- [Aim of the task] A verbatim transcription of every record below is required.

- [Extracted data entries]
•••

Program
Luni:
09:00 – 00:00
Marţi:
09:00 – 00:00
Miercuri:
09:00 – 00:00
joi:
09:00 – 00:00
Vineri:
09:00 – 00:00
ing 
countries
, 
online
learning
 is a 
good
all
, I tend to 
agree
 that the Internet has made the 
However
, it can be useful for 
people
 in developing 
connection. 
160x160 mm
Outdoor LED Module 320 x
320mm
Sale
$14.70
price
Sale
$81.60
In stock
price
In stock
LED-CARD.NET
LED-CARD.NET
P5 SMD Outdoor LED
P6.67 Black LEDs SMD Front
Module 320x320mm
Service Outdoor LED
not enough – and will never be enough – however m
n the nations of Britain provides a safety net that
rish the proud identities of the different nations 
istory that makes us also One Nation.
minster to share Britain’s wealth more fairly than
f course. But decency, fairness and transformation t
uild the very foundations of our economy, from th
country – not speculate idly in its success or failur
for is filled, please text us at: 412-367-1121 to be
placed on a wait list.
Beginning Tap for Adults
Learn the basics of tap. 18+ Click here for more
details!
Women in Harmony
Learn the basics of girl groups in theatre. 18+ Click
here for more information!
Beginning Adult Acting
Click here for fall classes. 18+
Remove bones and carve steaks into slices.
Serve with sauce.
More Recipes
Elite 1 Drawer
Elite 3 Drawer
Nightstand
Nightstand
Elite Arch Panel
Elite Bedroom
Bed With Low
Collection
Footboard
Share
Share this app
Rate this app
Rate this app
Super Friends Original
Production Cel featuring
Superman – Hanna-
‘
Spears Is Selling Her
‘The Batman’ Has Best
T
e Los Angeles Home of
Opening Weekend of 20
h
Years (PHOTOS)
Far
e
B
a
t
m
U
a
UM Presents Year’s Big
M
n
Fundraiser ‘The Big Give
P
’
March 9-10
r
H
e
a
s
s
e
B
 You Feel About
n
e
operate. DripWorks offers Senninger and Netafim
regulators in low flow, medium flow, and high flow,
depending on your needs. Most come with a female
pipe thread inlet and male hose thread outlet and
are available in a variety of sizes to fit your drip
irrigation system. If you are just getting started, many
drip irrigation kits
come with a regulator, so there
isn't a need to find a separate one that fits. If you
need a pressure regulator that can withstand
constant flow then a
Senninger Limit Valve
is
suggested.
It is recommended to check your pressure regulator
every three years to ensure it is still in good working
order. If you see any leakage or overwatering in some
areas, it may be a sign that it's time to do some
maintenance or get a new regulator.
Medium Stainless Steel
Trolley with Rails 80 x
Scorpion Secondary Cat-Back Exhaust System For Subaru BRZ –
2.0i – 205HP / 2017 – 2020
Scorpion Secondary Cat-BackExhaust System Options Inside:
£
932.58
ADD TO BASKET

•••

- [Worked solution]
Program
Luni:
09:00 – 00:00
Marţi:
09:00 – 00:00
Miercuri:
09:00 – 00:00
joi:
09:00 – 00:00
Vineri:
09:00 – 00:00
ing 
countries
, 
online
learning
 is a 
good
all
, I tend to 
agree
 that the Internet has made the 
However
, it can be useful for 
people
 in developing 
connection. 
160x160 mm
Outdoor LED Module 320 x
320mm
Sale
$14.70
price
Sale
$81.60
In stock
price
In stock
LED-CARD.NET
LED-CARD.NET
P5 SMD Outdoor LED
P6.67 Black LEDs SMD Front
Module 320x320mm
Service Outdoor LED
not enough – and will never be enough – however m
n the nations of Britain provides a safety net that
rish the proud identities of the different nations 
istory that makes us also One Nation.
minster to share Britain’s wealth more fairly than
f course. But decency, fairness and transformation t
uild the very foundations of our economy, from th
country – not speculate idly in its success or failur
for is filled, please text us at: 412-367-1121 to be
placed on a wait list.
Beginning Tap for Adults
Learn the basics of tap. 18+ Click here for more
details!
Women in Harmony
Learn the basics of girl groups in theatre. 18+ Click
here for more information!
Beginning Adult Acting
Click here for fall classes. 18+
Remove bones and carve steaks into slices.
Serve with sauce.
More Recipes
Elite 1 Drawer
Elite 3 Drawer
Nightstand
Nightstand
Elite Arch Panel
Elite Bedroom
Bed With Low
Collection
Footboard
Share
Share this app
Rate this app
Rate this app
Super Friends Original
Production Cel featuring
Superman – Hanna-
‘
Spears Is Selling Her
‘The Batman’ Has Best
T
e Los Angeles Home of
Opening Weekend of 20
h
Years (PHOTOS)
Far
e
B
a
t
m
U
a
UM Presents Year’s Big
M
n
Fundraiser ‘The Big Give
P
’
March 9-10
r
H
e
a
s
s
e
B
 You Feel About
n
e
operate. DripWorks offers Senninger and Netafim
regulators in low flow, medium flow, and high flow,
depending on your needs. Most come with a female
pipe thread inlet and male hose thread outlet and
are available in a variety of sizes to fit your drip
irrigation system. If you are just getting started, many
drip irrigation kits
come with a regulator, so there
isn't a need to find a separate one that fits. If you
need a pressure regulator that can withstand
constant flow then a
Senninger Limit Valve
is
suggested.
It is recommended to check your pressure regulator
every three years to ensure it is still in good working
order. If you see any leakage or overwatering in some
areas, it may be a sign that it's time to do some
maintenance or get a new regulator.
Medium Stainless Steel
Trolley with Rails 80 x
Scorpion Secondary Cat-Back Exhaust System For Subaru BRZ –
2.0i – 205HP / 2017 – 2020
Scorpion Secondary Cat-BackExhaust System Options Inside:
£
932.58
ADD TO BASKET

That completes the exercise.